What are best practices for writing a projectional...
# thinking-together
d
What are best practices for writing a projectional code editor? What data structures do I use? Source code isn't text, it is a tree. Probably the tree is annotated with semantic information: What binding is this identifier bound to (if known)? What is the type of this subexpression (if known)? How do you keep the annotations up to date while the code is being edited? Commentary is obviously treated differently. In old school text based languages, a comment is /*...*/ or //...\n, is treated as white space by the lexical analyzer and discarded early: they don't appear in the AST. In a tree language, comments must work differently. They aren't a kind of white space that appears between tokens, they are either tree nodes or attributes attached to tree nodes. Examples of how this works? What is the syntax of a comment, and are there different kinds, depending on the part of a code tree they are annotating? For example, within a module (a list of definitions), a "section header" comment that introduces a block of definitions might be treated differently from a comment that describes a single definition.
a
I'm brand new here, but I've been spending the past few weeks cobbling together something similar to what you're talking about. I took inspiration from something Joe Armstrong said in this article regarding comments [1]. Namely, that comments don't really come before or after a block of text. They're an annotation on that block of text. In most programming languages, that means putting the comment directly above or below a block. With a projectional editor, you have the luxury of attaching a comment directly to a node in your language tree. In the tool I'm hacking on, I represent code on disk as json, and every object in the json file can have a "comment" property. [1] https://joearms.github.io/published/2013-05-31-a-week-with-elixir.html
I guess that doesn't actually answer your question. I don't have any formal justification for what I'm doing. Having different types of comments reminds me of the docstrings some languages use to auto-generate documentation.
z
How do you define a projectional editor? If you define it as a non text editor projecting code into text then yazz pilot works in exactly that way having a text editor projection, a vb drag and drop editor projection, a database schema projection, and smaller projections for individual components too. Also considering building a VR projection
d
I want to build a projectional editor for a general purpose programming language. Right now, I have an interpreter and compiler for a text based language. • The parser converts text to a parse tree; • the semantic analyser converts the parse tree to an intermediate representation (IR) that can be either directly interpreted, or • The code generator converts IR to code. To make a projectional editor for this language, I need different internal data structures. Rather than grope in the dark, I was hoping to learn lessons from an existing successful design.
s
@Doug Moen Disclaimer: this is not informed by any other projects or literature, but just what I came up with. Regarding comments, in alv I do also need to keep comments in the parsed tree rather than just ignore them during parsing (I need that for the editor prototype, although that is a minor interest, but mainly to be able to turn the parsed tree back into the exact string it was parsed from. You'll need that for a projectional editor too I guess). To do that, I firstly consider comments as whitespace.
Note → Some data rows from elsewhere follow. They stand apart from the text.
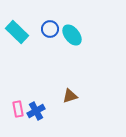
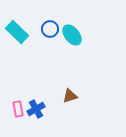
blue cross: moved 2 px up
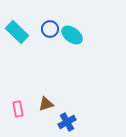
cyan ellipse: rotated 15 degrees counterclockwise
brown triangle: moved 24 px left, 8 px down
blue cross: moved 31 px right, 13 px down
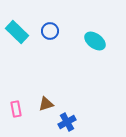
blue circle: moved 2 px down
cyan ellipse: moved 23 px right, 6 px down
pink rectangle: moved 2 px left
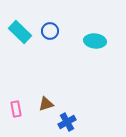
cyan rectangle: moved 3 px right
cyan ellipse: rotated 30 degrees counterclockwise
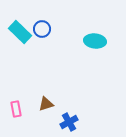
blue circle: moved 8 px left, 2 px up
blue cross: moved 2 px right
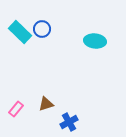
pink rectangle: rotated 49 degrees clockwise
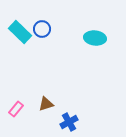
cyan ellipse: moved 3 px up
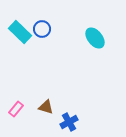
cyan ellipse: rotated 45 degrees clockwise
brown triangle: moved 3 px down; rotated 35 degrees clockwise
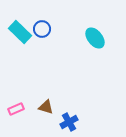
pink rectangle: rotated 28 degrees clockwise
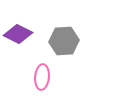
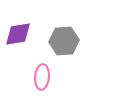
purple diamond: rotated 36 degrees counterclockwise
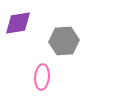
purple diamond: moved 11 px up
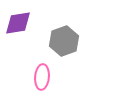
gray hexagon: rotated 16 degrees counterclockwise
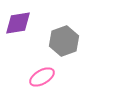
pink ellipse: rotated 55 degrees clockwise
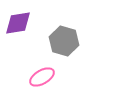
gray hexagon: rotated 24 degrees counterclockwise
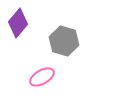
purple diamond: rotated 40 degrees counterclockwise
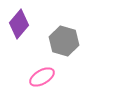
purple diamond: moved 1 px right, 1 px down
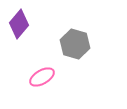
gray hexagon: moved 11 px right, 3 px down
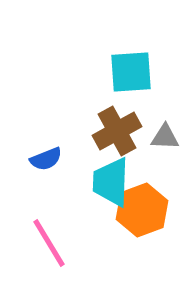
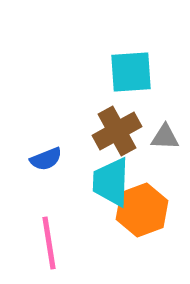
pink line: rotated 22 degrees clockwise
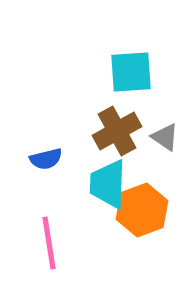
gray triangle: rotated 32 degrees clockwise
blue semicircle: rotated 8 degrees clockwise
cyan trapezoid: moved 3 px left, 2 px down
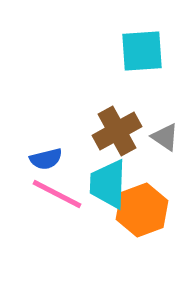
cyan square: moved 11 px right, 21 px up
pink line: moved 8 px right, 49 px up; rotated 54 degrees counterclockwise
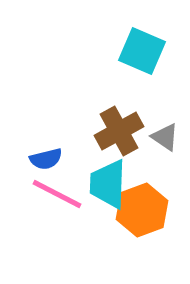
cyan square: rotated 27 degrees clockwise
brown cross: moved 2 px right
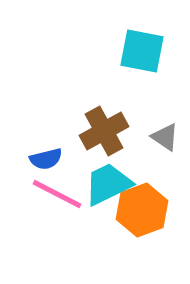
cyan square: rotated 12 degrees counterclockwise
brown cross: moved 15 px left
cyan trapezoid: rotated 62 degrees clockwise
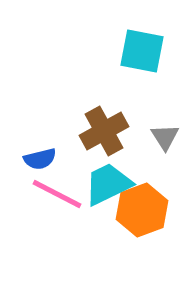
gray triangle: rotated 24 degrees clockwise
blue semicircle: moved 6 px left
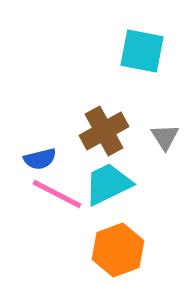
orange hexagon: moved 24 px left, 40 px down
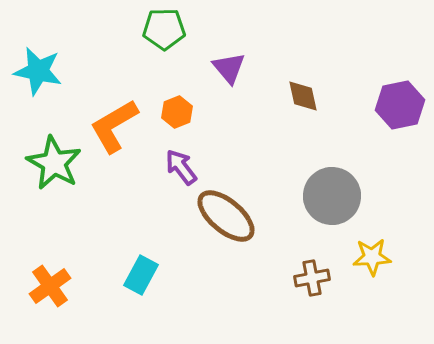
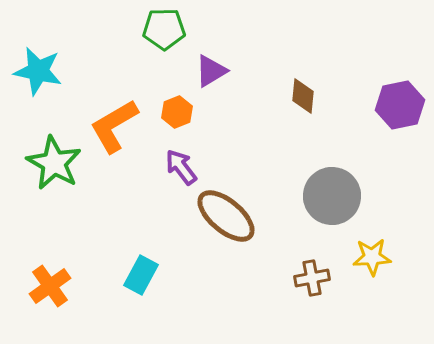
purple triangle: moved 18 px left, 3 px down; rotated 39 degrees clockwise
brown diamond: rotated 18 degrees clockwise
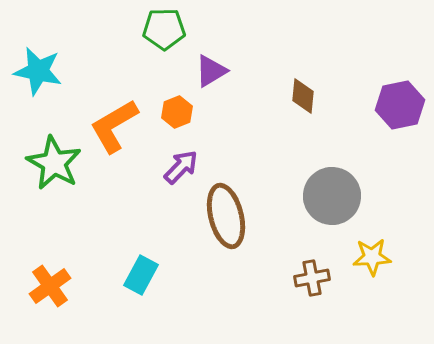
purple arrow: rotated 81 degrees clockwise
brown ellipse: rotated 36 degrees clockwise
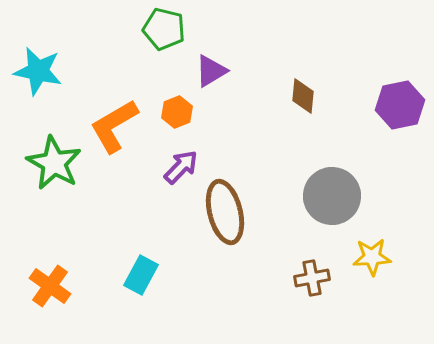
green pentagon: rotated 15 degrees clockwise
brown ellipse: moved 1 px left, 4 px up
orange cross: rotated 18 degrees counterclockwise
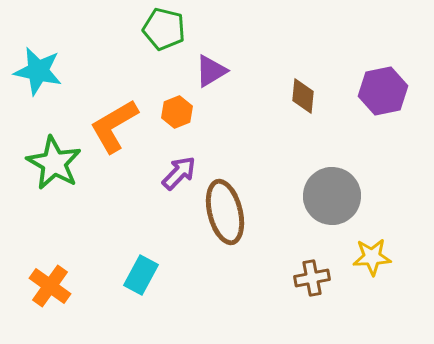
purple hexagon: moved 17 px left, 14 px up
purple arrow: moved 2 px left, 6 px down
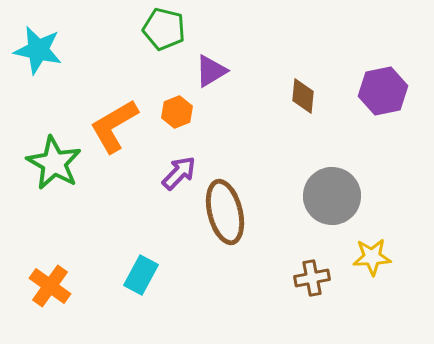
cyan star: moved 21 px up
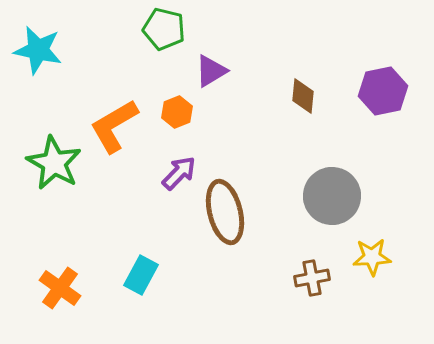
orange cross: moved 10 px right, 2 px down
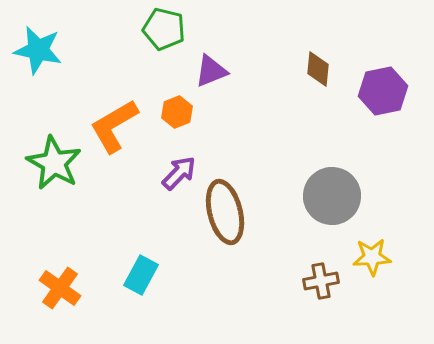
purple triangle: rotated 9 degrees clockwise
brown diamond: moved 15 px right, 27 px up
brown cross: moved 9 px right, 3 px down
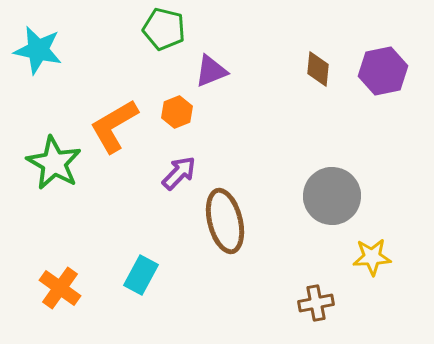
purple hexagon: moved 20 px up
brown ellipse: moved 9 px down
brown cross: moved 5 px left, 22 px down
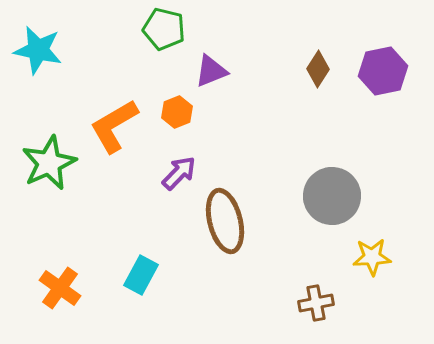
brown diamond: rotated 27 degrees clockwise
green star: moved 5 px left; rotated 18 degrees clockwise
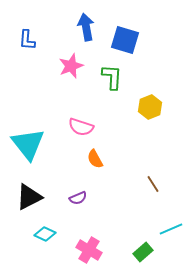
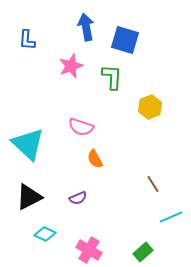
cyan triangle: rotated 9 degrees counterclockwise
cyan line: moved 12 px up
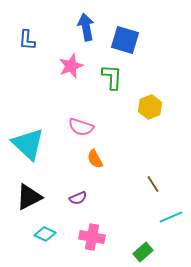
pink cross: moved 3 px right, 13 px up; rotated 20 degrees counterclockwise
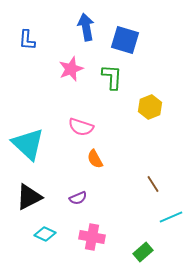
pink star: moved 3 px down
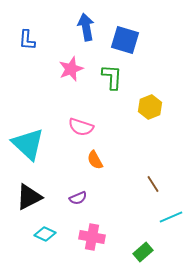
orange semicircle: moved 1 px down
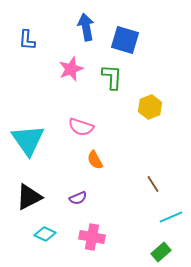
cyan triangle: moved 4 px up; rotated 12 degrees clockwise
green rectangle: moved 18 px right
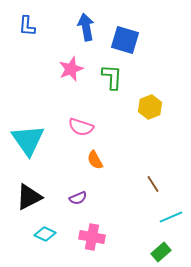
blue L-shape: moved 14 px up
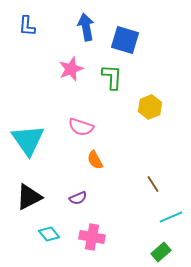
cyan diamond: moved 4 px right; rotated 25 degrees clockwise
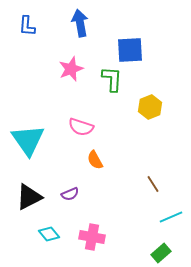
blue arrow: moved 6 px left, 4 px up
blue square: moved 5 px right, 10 px down; rotated 20 degrees counterclockwise
green L-shape: moved 2 px down
purple semicircle: moved 8 px left, 4 px up
green rectangle: moved 1 px down
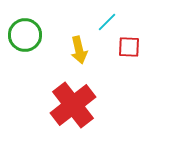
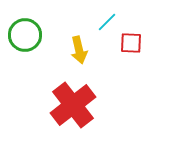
red square: moved 2 px right, 4 px up
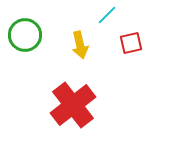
cyan line: moved 7 px up
red square: rotated 15 degrees counterclockwise
yellow arrow: moved 1 px right, 5 px up
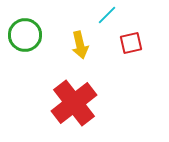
red cross: moved 1 px right, 2 px up
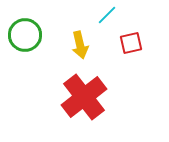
red cross: moved 10 px right, 6 px up
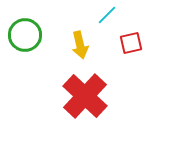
red cross: moved 1 px right, 1 px up; rotated 9 degrees counterclockwise
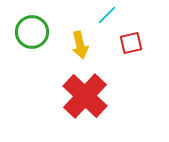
green circle: moved 7 px right, 3 px up
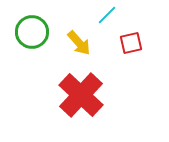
yellow arrow: moved 1 px left, 2 px up; rotated 28 degrees counterclockwise
red cross: moved 4 px left, 1 px up
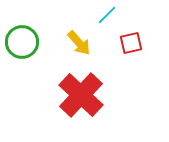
green circle: moved 10 px left, 10 px down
In my syntax grammar, all bottom-level constructs (literals) contain no whitespace, but there is a piece of "required whitespace" between arguments in an S-expression and a piece of "optional whitespace" after the opening and before the closing parenthesis. So an S-Expression contains N child-expressions and N+1 (potentially empty) whitespace segments. I do not parse the comments especially or associate them to other elements, but your whitespace could also be a structure that explicitly stores comments as separate entities. EDIT: in case it's not clear, the structure I use is an AST.
m
are you familiar with zipper datastructures? A zipper is a good starting point for the datastructure representing your editor state
d
@Aleks - I think you did answer the question, because the goal is not to have a perfect representation of textual code, but to capture the information that the textual source code is otherwise attempting to represent. For example, you don't so much need to represent a comment before, after, or inline with a line of code. Instead, such comments are the only means for providing metadata (annotations) to parts of a program. So do that, and then if you need to generate source code from it, then you could inject comments as the only way to capture that metadata in the output. Not the other way around.
g
slightly tangential, but HTML natively includes comments in the source tree: https://developer.mozilla.org/en-US/docs/Web/API/Comment
not recommending you take the same approach, just think it’s interesting
a
FWIW, when I wrote a browser-based projectional editor for a blocks language, I found it easiest to write it just like I would any other form on the web. I had one UI component per type of AST node. The components rendered text fields and drop targets and other standard web UI affordances to support editability. Variable bindings, types, etc, are derivative information that I could cache when necessary, or just recompute from the AST as-needed. I mostly did the latter. Because I designed the AST for projectional editing, there were comment slots on any node that would benefit from special rendering of comments, and I had a comment block node that you could wrap any other block of code in to describe what that block did. If you’re using someone else’s AST, you may not have that luxury, but you may be able to write your own AST for editing and a translation layer between yours and the executable AST. I have parsed JavaScript ASTs to guess which comments document which other nodes and with some heuristics you can guess pretty well. Hope this helps!
👍 1